ORR uses industry information about actual harm and modelled risk to measure health and safety performance on Britain’s railways:
- actual harm caused to individuals, which is measured using the Fatalities and Weighted Injury (FWI) index. It is a composite measure of risk or harm that combines fatalities with physical injuries, which are weighted according to their relative severity.
- modelled risk, which uses historic data to periodically quantify the frequency and potential average consequence from a particular set of circumstances that could lead to a safety incident. The RSSB Safety Risk Model (SRM) periodically takes a snapshot of all significant risks on the mainline and their monthly Precursor Indicator Model (PIM) tracks trends in key catastrophic precursor train accident risk. London Underground (LUL) and the tramway sector use similar approaches with sector specific safety risk models.
However, these measures rely on, and are limited by, being outcome-based incident indicators: they measure harm-causing incidents to quantify current catastrophic train accident risk trends but are not necessarily useful as future predictive or underlying risk indicators. We overcome this through use of our RM3 assessment to ‘triangulate’ our view of industry performance using a broad range of data and intelligence sources, such as:
- Inspections, where through our planned, proactive work we examine the management and control of risk ‘on the frontline’.
- performance indicators, for example, near-miss events, which had the potential to cause harm;
- content indicators, such as asset management performance; and
- context indicators, such as measures of safety management culture and duty holders’ risk management values.
When analysing harm over time, it is important to consider the annual trends of passenger numbers and freight traffic. More information on rail usage can be found on ORR’s Data Portal.

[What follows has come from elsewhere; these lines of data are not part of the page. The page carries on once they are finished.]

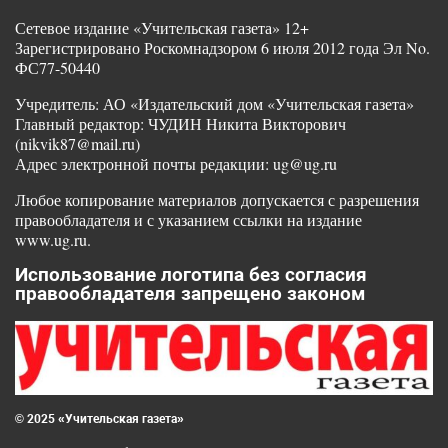
Сетевое издание «Учительская газета» 12+
Зарегистрировано Роскомнадзором 6 июля 2012 года Эл No.
ФС77-50440
Учредитель: АО «Издательский дом «Учительская газета»
Главный редактор: ЧУДИН Никита Викторович
(nikvik87@mail.ru)
Адрес электронной почты редакции: ug@ug.ru
Любое копирование материалов допускается с разрешения
правообладателя и с указанием ссылки на издание
www.ug.ru.
Использование логотипа без согласия
правообладателя запрещено законом
© 2025 «Учительская газета»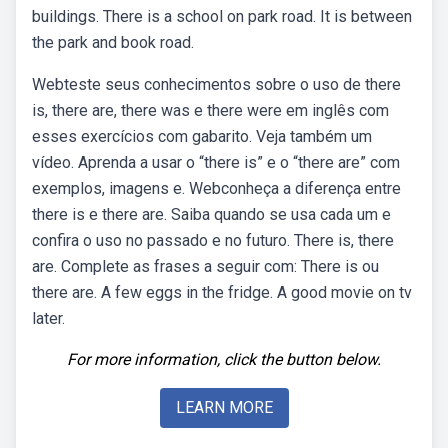
buildings. There is a school on park road. It is between
the park and book road.
Webteste seus conhecimentos sobre o uso de there
is, there are, there was e there were em inglês com
esses exercícios com gabarito. Veja também um
vídeo. Aprenda a usar o “there is” e o “there are” com
exemplos, imagens e. Webconheça a diferença entre
there is e there are. Saiba quando se usa cada um e
confira o uso no passado e no futuro. There is, there
are. Complete as frases a seguir com: There is ou
there are. A few eggs in the fridge. A good movie on tv
later.
For more information, click the button below.
LEARN MORE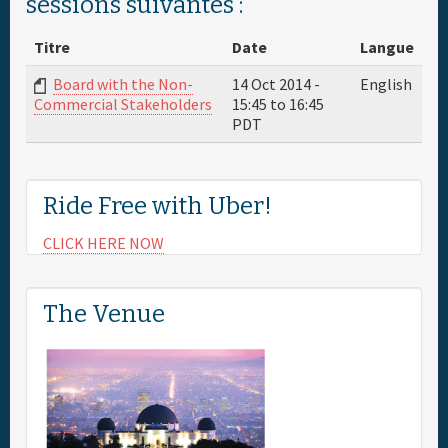
sessions suivantes :
Titre
Date
Langue
Board with the Non-
14 Oct 2014 -
English
15:45
to
16:45
Commercial Stakeholders
PDT
Ride Free with Uber!
CLICK HERE NOW
The Venue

This Annual Health and Safety Report uses final and some provisional railway data from within ORR and across the industry. Our Rail Safety Quality Report sets out our main data sources. Data for non-mainline operations is primarily based on reports submitted by duty holders under the Reporting of Incidents, Diseases and Dangerous Occurrences Regulations 2013 (RIDDOR), either from LUL’s Information Exchange (IE2) or our own online RIDDOR reporting tool. However, we also use reports supplied by duty holders and industry bodies such as the LRSSB, UK Tram and the Heritage Railway Association.
Confirmed safety data for April 2023 to March 2024 will be issued in our rail safety statistical release, scheduled for publication in September 2024. It will contain finalised numbers from both mainline and non-mainline sectors.